To drive that point again, China highlighted the historical significance of the venue for Xi’s meeting with Kissinger on Thursday. Chinese officials chose Villa No. 5 of the Diaoyutai State Guesthouse, the same building where half a century earlier Kissinger had met Zhou Enlai, China’s premier at the time.
“China and the United States’ relations will forever be linked to the name ‘Kissinger,’” Xi said in a video released by CCTV, the state broadcaster, as the two men sat side by side in plush cream-colored armchairs. “I express my deep respect to you.”
In an official summary of the meeting, released by Chinese state media, Xi was quoted as saying: “I hope you and people of insight in the United States will continue to play a constructive role in bringing China-U.S. relations back to the right track.”
Wang Yi, China’s top foreign affairs official, a day earlier had told Kissinger that U.S. policy needed “Kissinger-style diplomatic wisdom, and Nixon-style political bravery,” according to China’s Foreign Ministry.
China has also been courting American business leaders. Aside from Gates and Musk, Apple CEO Tim Cook and JPMorgan Chase CEO Jamie Dimon have visited China this year — some given the kind of high-level meetings with Chinese officials that senior officials from foreign nations also get. The visits by business leaders are also an opportunity for China to send a message domestically about foreign confidence in the economy, which has faced an uncertain recovery.
During his trip to Beijing in March, Cook took selfies with admirers at an Apple store and attended a government development forum — then seen as an important signal as China was just emerging from three years of strict coronavirus restrictions.
Two months later, Musk traveled to China and met with senior ministers and Shanghai’s top leader.

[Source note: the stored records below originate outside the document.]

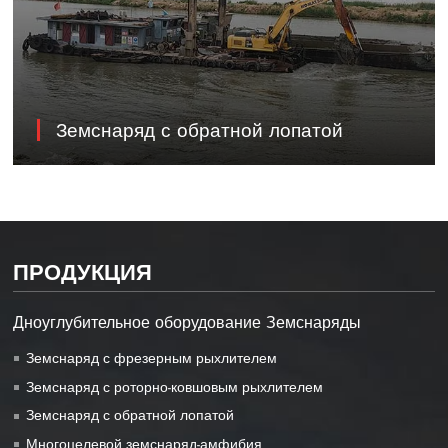
Земснаряд с обратной лопатой
ПРОДУКЦИЯ
Дноуглубительное оборудование Земснаряды
Земснаряд с фрезерным рыхлителем
Земснаряд с роторно-ковшовым рыхлителем
Земснаряд с обратной лопатой
Многоцелевой земснаряд-амфибия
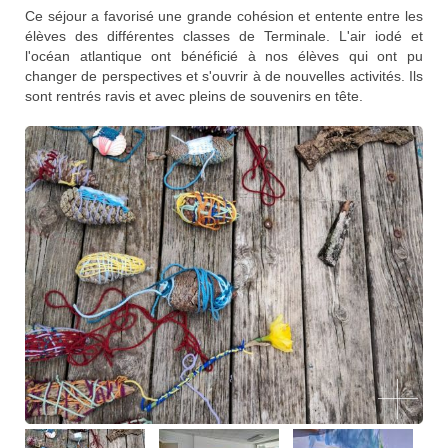
Ce séjour a favorisé une grande cohésion et entente entre les
élèves des différentes classes de Terminale. L'air iodé et
l'océan atlantique ont bénéficié à nos élèves qui ont pu
changer de perspectives et s'ouvrir à de nouvelles activités. Ils
sont rentrés ravis et avec pleins de souvenirs en tête.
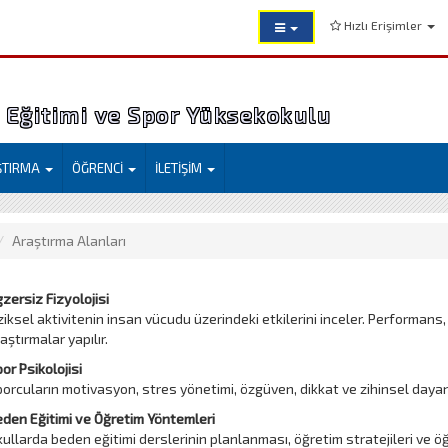
Hızlı Erişimler
Eğitimi ve Spor Yüksekokulu
ŞTIRMA
ÖĞRENCİ
İLETİŞİM
Araştırma Alanları
zersiz Fizyolojisi
ziksel aktivitenin insan vücudu üzerindeki etkilerini inceler. Performans, 
aştırmalar yapılır.
or Psikolojisi
orcuların motivasyon, stres yönetimi, özgüven, dikkat ve zihinsel dayanıkl
den Eğitimi ve Öğretim Yöntemleri
ullarda beden eğitimi derslerinin planlanması, öğretim stratejileri ve öğ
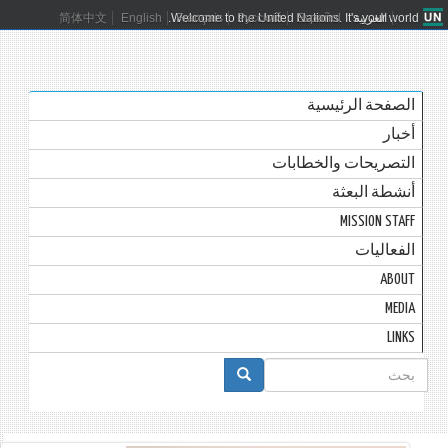
العربية
Español
Русский
Français
Welcome to the United Nations. It's your world.
English
简体中文
الصفحة الرئيسية
أخبار
التصريحات والخطابات
أنشطة البعثة
MISSION STAFF
الفعاليات
ABOUT
MEDIA
LINKS
استمارة
البحث
بحث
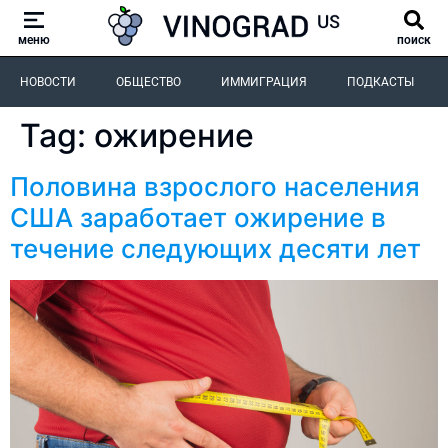
меню
поиск
НОВОСТИ
ОБЩЕСТВО
ИММИГРАЦИЯ
ПОДКАСТЫ
Tag:
ожирение
Половина взрослого населения
США заработает ожирение в
течение следующих десяти лет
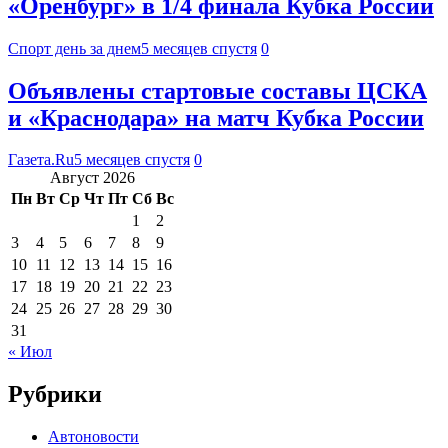
«Оренбург» в 1/4 финала Кубка России
Спорт день за днем
5 месяцев спустя
0
Объявлены стартовые составы ЦСКА
и «Краснодара» на матч Кубка России
Газета.Ru
5 месяцев спустя
0
Август 2026
Пн
Вт
Ср
Чт
Пт
Сб
Вс
1
2
3
4
5
6
7
8
9
10
11
12
13
14
15
16
17
18
19
20
21
22
23
24
25
26
27
28
29
30
31
« Июл
Рубрики
Автоновости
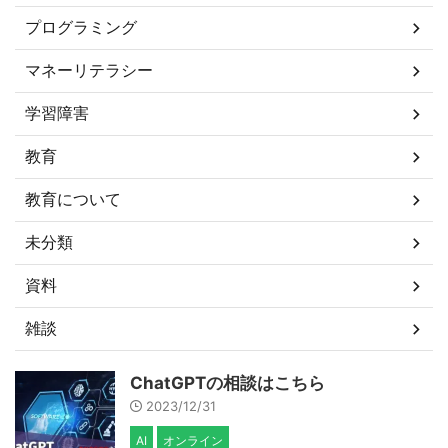
プログラミング
マネーリテラシー
学習障害
教育
教育について
未分類
資料
雑談
ChatGPTの相談はこちら
2023/12/31
AI
オンライン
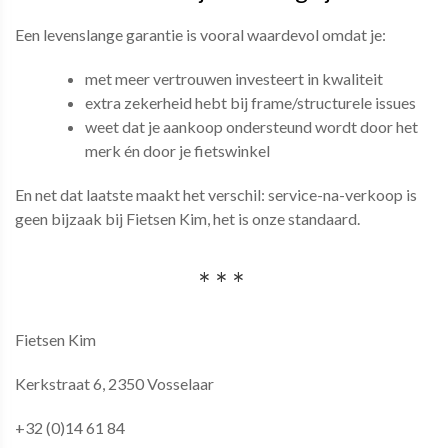
Een levenslange garantie is vooral waardevol omdat je:
met meer vertrouwen investeert in kwaliteit
extra zekerheid hebt bij frame/structurele issues
weet dat je aankoop ondersteund wordt door het
merk én door je fietswinkel
En net dat laatste maakt het verschil: service-na-verkoop is
geen bijzaak bij Fietsen Kim, het is onze standaard.
Fietsen Kim
Kerkstraat 6, 2350 Vosselaar
+32 (0)14 61 84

In Chinese media reports, Musk, the head of Tesla and Twitter, was hailed as a proponent of open trade between the United States and China.
“Musk’s trip to China showed U.S. businesses’ firm confidence in the Chinese market despite ‘decoupling’ noises from some Western politicians,” said the Global Times, a Communist Party tabloid.
With these meetings, Xi appears to be trying to highlight the importance of business ties between the two nations, and signal that growing tensions in the relationship could jeopardize those links.
That messaging has become even more important for Beijing to emphasize after Chinese officials raided the offices or interrogated the staff of American consulting firms such as Bain & Co., spooking many foreign businesses, said Yun Sun, director of the China program at the Stimson Center in Washington.
“China overall wants to retain foreign investors, and the ones they have been appealing to are large high-tech companies that may still see the appeal of the Chinese market,” Sun said.
“The Chinese do believe these business leaders enjoy more freedom to act outside the political correctness,” she said. “But another piece of it is that China wants to showcase that cooperation with China, and following Beijing’s rules, will be rewarding.”